Is there a downside to having no negative result? I’m not sure it matters mathematically because labeling the results exactly as their sum is actually kind of arbitrary — you could translate the result anywhere up or down the number line by adding or subtracting from it and get a different curve. Subtract 1 if you want your peak at zero, say. There is, however, something visceral about roll four minus results on Fudge dice — just seeing all those little failures is an emotional let down. I think that generally you want that — you want a roll that sucks to look like it sucks.

So I don’t know if there’s a resolution system to be built over this curve but I’d like to see it.
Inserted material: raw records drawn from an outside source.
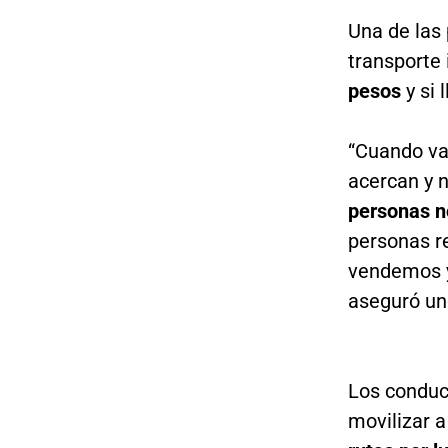
Una de las
transporte 
pesos
y si
“Cuando va
acercan y 
personas n
personas r
vendemos y
aseguró un
Los conduc
movilizar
None of our games at the moment demand it so I’m not really experimenting with it in any detail. But that shouldn’t stop you. If you make something nifty with this (or know of someone else who already has — I haven’t really researched it or anything), shout!


Addendum: I just realized that because all of the bars are even numbers, this maps perfectly onto a range from 1-18, which is D&D stats ranges. And it implies that there is specialness in the ranges 1-3 (0), 4-8 (1), 9-12 (2), 13-15 (3), 16-17 (4), and 18 (5). And so I’m now wondering if there’s not a very cool way to map this dice system onto D&D stats and get rid of both the d20 and the funky stat bonus calculation by applying stats directly somehow.

Nov 10 2009

Mathematics and beauty

I’ve always loved mathematics. I’m not very good at it, but I’ve always loved it. From nearly the first moment I owned a computer I ravaged A.K. Dewdney articles in Scientific American for ways to explore and visualize mathematics and was regularly surprised and thrilled. Every image out of the Mandlebrot set, now commonplace, was (and remains) a jumping off point for imaginary journeys.

Now, finally, someone has found a rich three-dimensional variant of the set. It generates images like this.

Ice Cream From Uranus

Click through for more images and some wonderful discussion on the discovery. I don’t really have a lot to add to that — I assume practically everyone is familiar with the self-similarity of fractal objects and with the pseudo-regularity that dynamic formulae can produce. It’s amazing and it has deep ramifications for practically everything (ecology in particular is a massively mult-variate dynamic function, which means you basically can’t predict the outcome of anything ever even though it’s technically calculable). It’s also just mind-bogglingly beautiful. That math up there is packed with alien worlds.